HECTOR: WILL GUYS THIS FAT BOUNCE IF WE DROP THEM? WILL THEY ROLL? WHAT DO THEY LOOK LIKE HANGING UPSIDE DOWN?
ELAINE TIBBY POMFRET: PARENTS WHO SIT AND WATCH KIDS STUFF FISTFULS OF DIRT IN THEIR MOUTHS
HAROLD DERN: HE ESCAPES FROM HIS TRAINER! HE LEAPS INTO THE CROWD OF INNOCENT BYSTANDERS! HE HAS A SMALL CHILD IN HIS HANDS AND IS ABOUT TO CRUSH ITS HEAD LIKE A BEER CAN!
CHUCK: RABBITS COPULATING IN CAGES
The rabbits belonged to Melody’s brother Donald, who had a hobby farm in Chanhassen, three males and three females in heat. The males mounted the females and pumped fast and furiously for six seconds like furry pistons and then fainted and toppled over and lay on their backs twitching, with their legs sticking up in the air, and then awoke and jumped up and remounted.
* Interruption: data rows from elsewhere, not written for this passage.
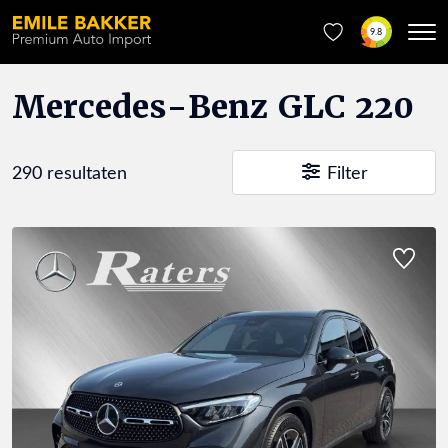
9.8
Mercedes-Benz GLC 220
290 resultaten
Filter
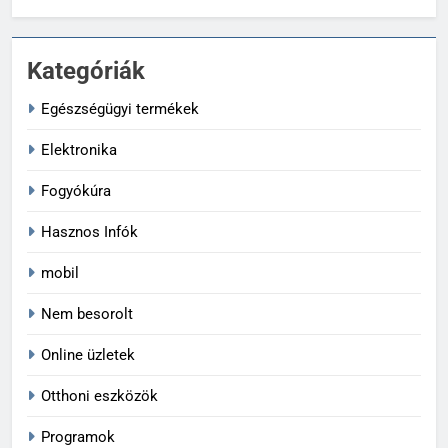
Kategóriák
Egészségügyi termékek
Elektronika
Fogyókúra
Hasznos Infók
mobil
Nem besorolt
Online üzletek
Otthoni eszközök
Programok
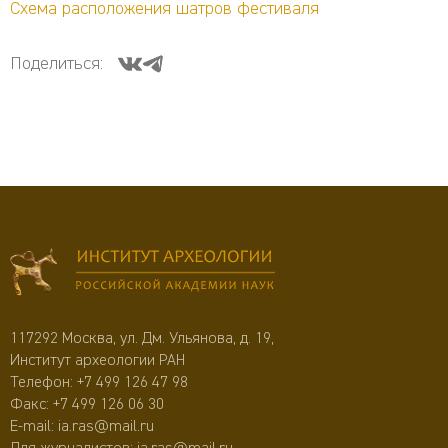
Схема расположения шатров фестиваля
Поделиться:
117292 Москва, ул. Дм. Ульянова, д. 19,
Институт археологии РАН
Телефон:
+7 499 126 47 98
Факс: +7 499 126 06 30
E-mail:
ia.ras@mail.ru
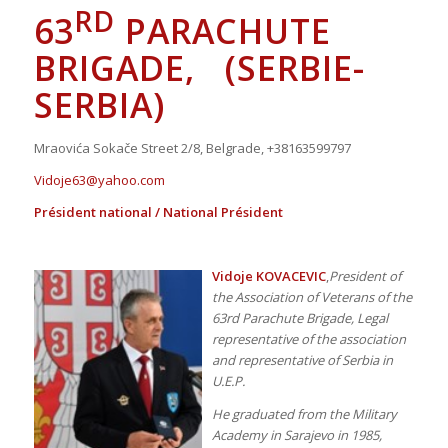
RD
63
PARACHUTE
BRIGADE
, (
SERBIE-
SERBIA)
Mraovića Sokače Street 2/8, Belgrade, +38163599797
Vidoje63@yahoo.com
Président national / National Président
Vidoje KOVACEVIC
,
President of
the Association of Veterans of the
63rd Parachute Brigade, Legal
representative of the association
and representative of Serbia in
U.E.P.
He graduated from the Military
Academy in Sarajevo in 1985,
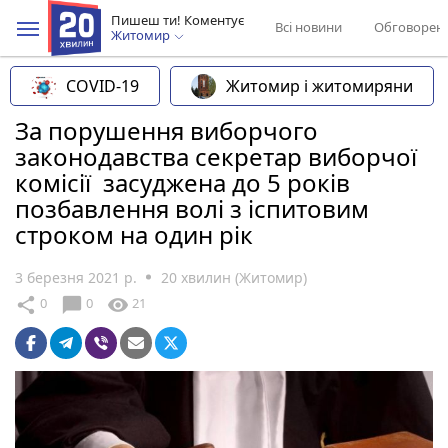
Пишеш ти! Коментує
Всі новини
Обговорен
Житомир
COVID-19
Житомир і житомиряни
За порушення виборчого
законодавства секретар виборчої
комісії засуджена до 5 років
позбавлення волі з іспитовим
строком на один рік
3 березня 2021 р.
20 хвилин (Житомир)
chat_bubble
share
visibility
0
0
21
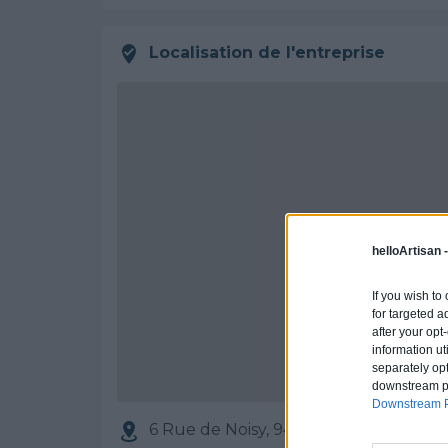
Localisation de l'entreprise
helloArtisan 
If you wish to
for targeted a
after your op
information ut
separately opt
downstream par
Downstream P
6 Rue de Noisy, 94350 VILLIERS-SU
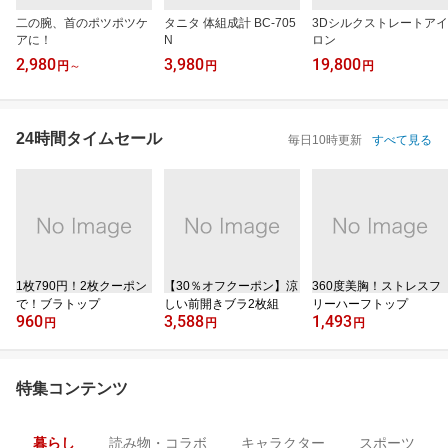
二の腕、首のポツポツケ
タニタ 体組成計 BC-705
3Dシルクストレートアイ
アに！
N
ロン
2,980
3,980
19,800
円
～
円
円
24時間タイムセール
毎日10時更新
すべて見る
1枚790円！2枚クーポン
【30％オフクーポン】涼
360度美胸！ストレスフ
で！ブラトップ
しい前開きブラ2枚組
リーハーフトップ
960
3,588
1,493
円
円
円
特集コンテンツ
暮らし
読み物・コラボ
キャラクター
スポーツ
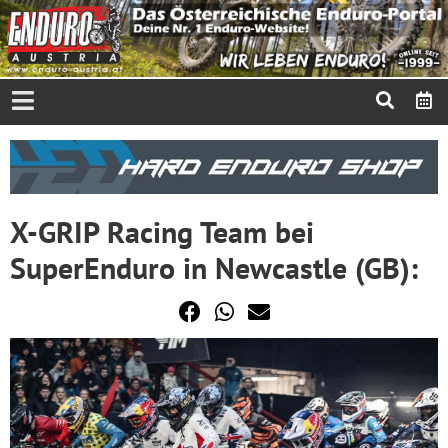
X-GRIP Racing Team bei
SuperEnduro in Newcastle (GB):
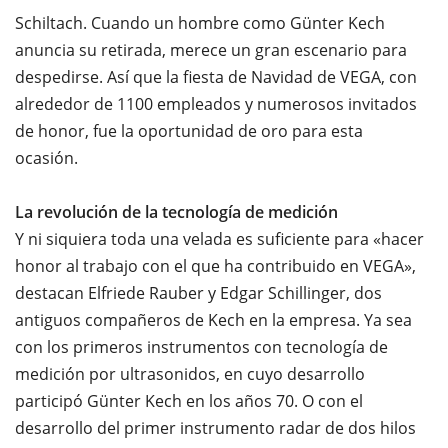
Schiltach. Cuando un hombre como Günter Kech
anuncia su retirada, merece un gran escenario para
despedirse. Así que la fiesta de Navidad de VEGA, con
alrededor de 1100 empleados y numerosos invitados
de honor, fue la oportunidad de oro para esta
ocasión.
La revolución de la tecnología de medición
Y ni siquiera toda una velada es suficiente para «hacer
honor al trabajo con el que ha contribuido en VEGA»,
destacan Elfriede Rauber y Edgar Schillinger, dos
antiguos compañeros de Kech en la empresa. Ya sea
con los primeros instrumentos con tecnología de
medición por ultrasonidos, en cuyo desarrollo
participó Günter Kech en los años 70. O con el
desarrollo del primer instrumento radar de dos hilos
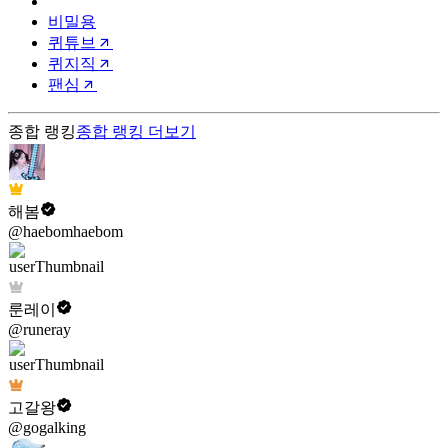
비밀용
퀴튜브
퀴지직
팬심
종합 랭킹
종합 랭킹
더보기
해봄
@haebomhaebom
룬레이
@runeray
고갈왕
@gogalking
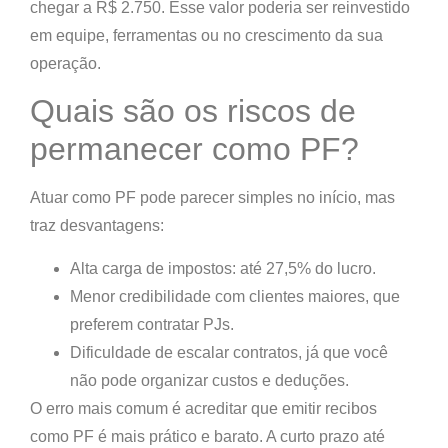
chegar a R$ 2.750. Esse valor poderia ser reinvestido
em equipe, ferramentas ou no crescimento da sua
operação.
Quais são os riscos de
permanecer como PF?
Atuar como PF pode parecer simples no início, mas
traz desvantagens:
Alta carga de impostos
: até 27,5% do lucro.
Menor credibilidade
com clientes maiores, que
preferem contratar PJs.
Dificuldade de escalar contratos
, já que você
não pode organizar custos e deduções.
O erro mais comum é acreditar que emitir recibos
como PF é mais prático e barato. A curto prazo até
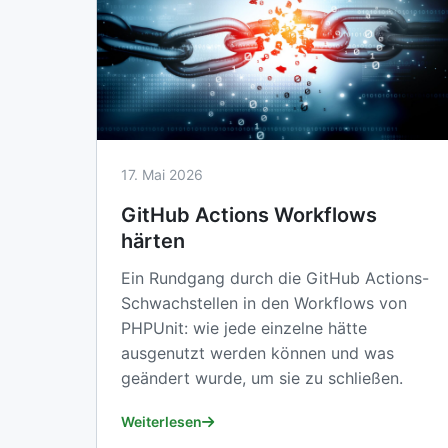
17. Mai 2026
GitHub Actions Workflows
härten
Ein Rundgang durch die GitHub Actions-
Schwachstellen in den Workflows von
PHPUnit: wie jede einzelne hätte
ausgenutzt werden können und was
geändert wurde, um sie zu schließen.
Weiterlesen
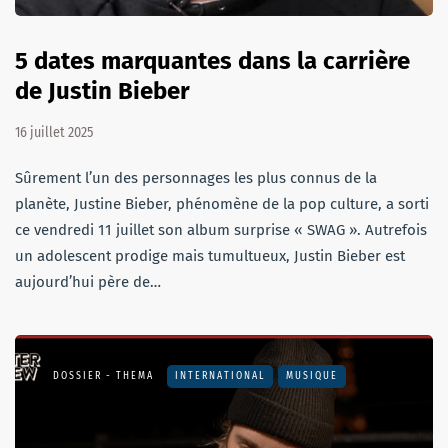
5 dates marquantes dans la carrière
de Justin Bieber
16 juillet 2025
Sûrement l’un des personnages les plus connus de la
planète, Justine Bieber, phénomène de la pop culture, a sorti
ce vendredi 11 juillet son album surprise « SWAG ». Autrefois
un adolescent prodige mais tumultueux, Justin Bieber est
aujourd’hui père de…
DOSSIER - THEMA
INTERNATIONAL
MUSIQUE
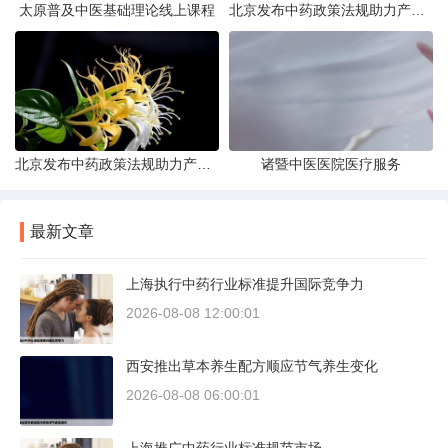
太原普及中医基础理论线上课程
北京发布中药政策法规助力产业规范发展
北京发布中药政策法规助力产业规范
诸暨中医医院医疗服务
最新文章
上海执行中药行业标准提升国际竞争力
2026-08-08 12:00:01
西安推出草本养生配方顺应节气养生变化
2026-08-08 06:00:01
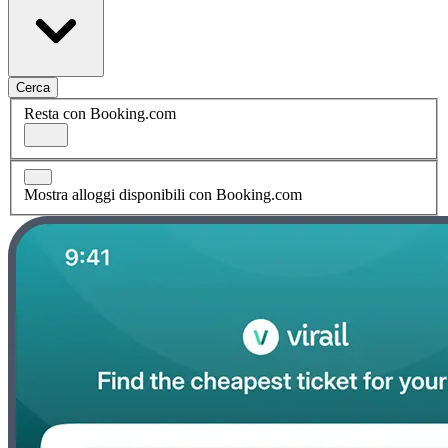
Cerca
Resta con Booking.com
Mostra alloggi disponibili con Booking.com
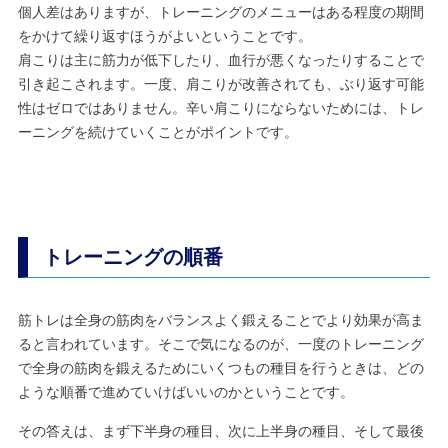
個人差はありますが、トレーニングのメニューはある程度の期間
をかけて繰り返すほうがよいということです。
肩こりは主に筋力が低下したり、血行が悪くなったりすることで
引き起こされます。一度、肩こりが改善されても、ぶり返す可能
性はゼロではありません。辛い肩こりにならないためには、トレ
ーニングを続けていくことがポイントです。
トレーニングの順番
筋トレは全身の筋肉をバランスよく鍛えることでより効果が高ま
ると言われています。そこで気になるのが、一度のトレーニング
で全身の筋肉を鍛えるためにいくつもの種目を行うときは、どの
ような順番で進めていけばいいのかということです。
その答えは、まず下半身の種目、次に上半身の種目、そして最後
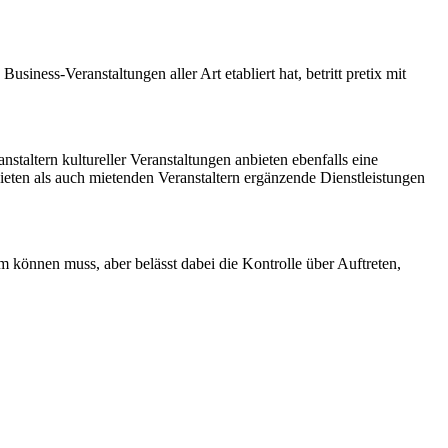
ess-Veranstaltungen aller Art etabliert hat, betritt pretix mit
staltern kultureller Veranstaltungen anbieten ebenfalls eine
bieten als auch mietenden Veranstaltern ergänzende Dienstleistungen
 können muss, aber belässt dabei die Kontrolle über Auftreten,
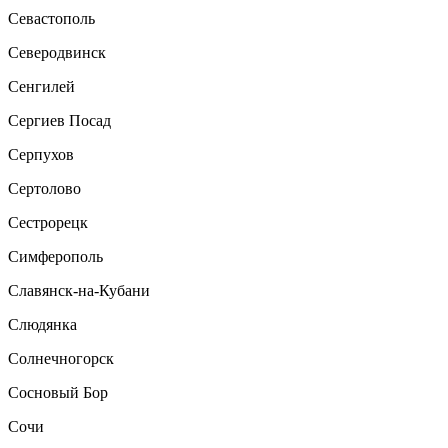
Севастополь
Северодвинск
Сенгилей
Сергиев Посад
Серпухов
Сертолово
Сестрорецк
Симферополь
Славянск-на-Кубани
Слюдянка
Солнечногорск
Сосновый Бор
Сочи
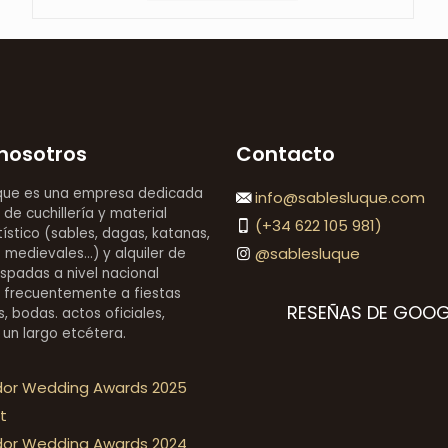
nosotros
Contacto
que es una empresa dedicada
info@sablesluque.com
 de cuchillería y material
(+34 622 105 981)
stico (sables, dagas, katanas,
@sablesluque
medievales...) y alquiler de
espadas a nivel nacional
 frecuentemente a fiestas
RESEÑAS DE GOOG
, bodas. actos oficiales,
 un largo etcétera.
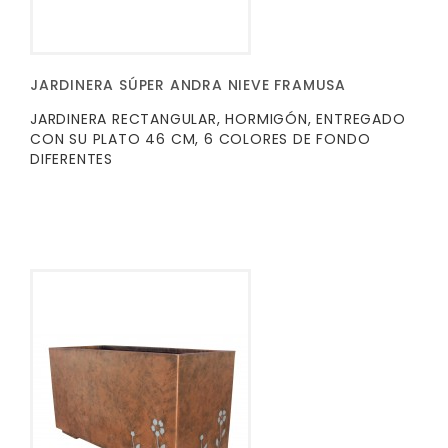
JARDINERA SÚPER ANDRA NIEVE FRAMUSA
JARDINERA RECTANGULAR, HORMIGÓN, ENTREGADO
CON SU PLATO 46 CM, 6 COLORES DE FONDO
DIFERENTES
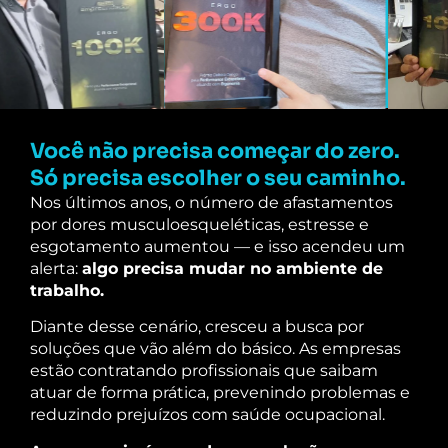
Você não precisa começar do zero.
Só precisa escolher o seu caminho.
Nos últimos anos, o número de afastamentos
por dores musculoesqueléticas, estresse e
esgotamento aumentou — e isso acendeu um
alerta:
algo precisa mudar no ambiente de
trabalho.
Diante desse cenário, cresceu a busca por
soluções que vão além do básico. As empresas
estão contratando profissionais que saibam
atuar de forma prática, prevenindo problemas e
reduzindo prejuízos com saúde ocupacional.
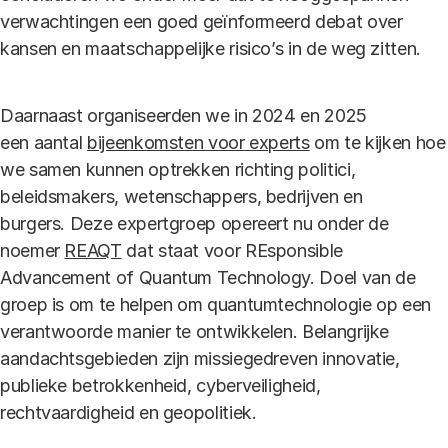
verwachtingen een goed geïnformeerd debat over
kansen en maatschappelijke risico’s in de weg zitten.
Daarnaast organiseerden we in 2024 en 2025
een aantal
bijeenkomsten voor experts
om te kijken hoe
we samen kunnen optrekken richting politici,
beleidsmakers, wetenschappers, bedrijven en
burgers. Deze expertgroep opereert nu onder de
noemer
REAQT
dat staat voor REsponsible
Advancement of Quantum Technology. Doel van de
groep is om te helpen om quantumtechnologie op een
verantwoorde manier te ontwikkelen. Belangrijke
aandachtsgebieden zijn missiegedreven innovatie,
publieke betrokkenheid, cyberveiligheid,
rechtvaardigheid en geopolitiek.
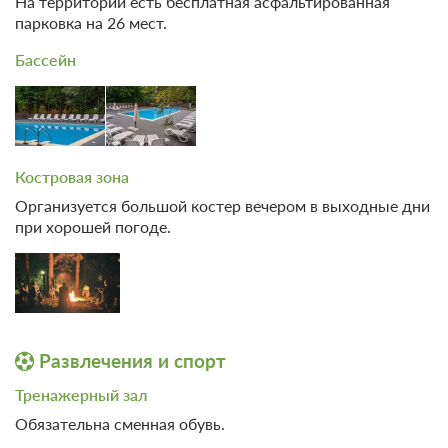
На территории есть бесплатная асфальтированная
парковка на 26 мест.
Требуется внесение 100% предоплаты на условиях 10%
сейчас и 90% до 17.08.2026, 15:00
Бассейн
20 000
Забронировать
Еще 1 тариф
Костровая зона
всего 4 предложения
Организуется большой костер вечером в выходные дни
при хорошей погоде.
Развлечения и спорт
Тренажерный зал
Обязательна сменная обувь.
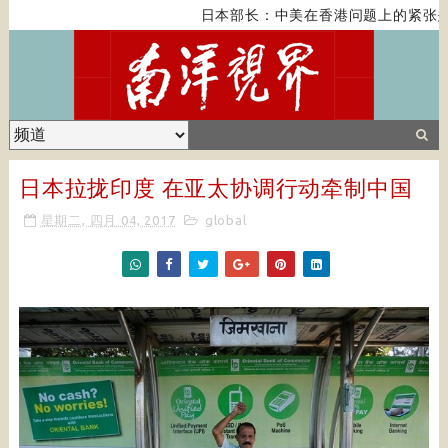
日本部长：中美在香港问题上的紧张关
日本拉拢印度 在亚太协调行动牵制中国
星期二, 四月 04, 2017
global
The PCN crew did some fantastic camerawork—slow-mo and stop-action and split-frame—and the minute Chuck went off the air all three major networks were calling and begging for footage. All three evening newscasts ran a story on it, deploring the depths to which television now descended and the implications of this for literacy and the arts, and that night Big Al took the Chuck staff out for prime-rib Angus at Harry’s Cafe. The big guy was so happy and so drunk that he almost stood up and said, “I’m illiterate, sugar-dependent, catophobic, Phelps-infected, and a self-abuse abuser, and every day I feel sadder than you’ll ever know, but I still love you so much I could hug you to pieces!” Anyway, that’s how he felt.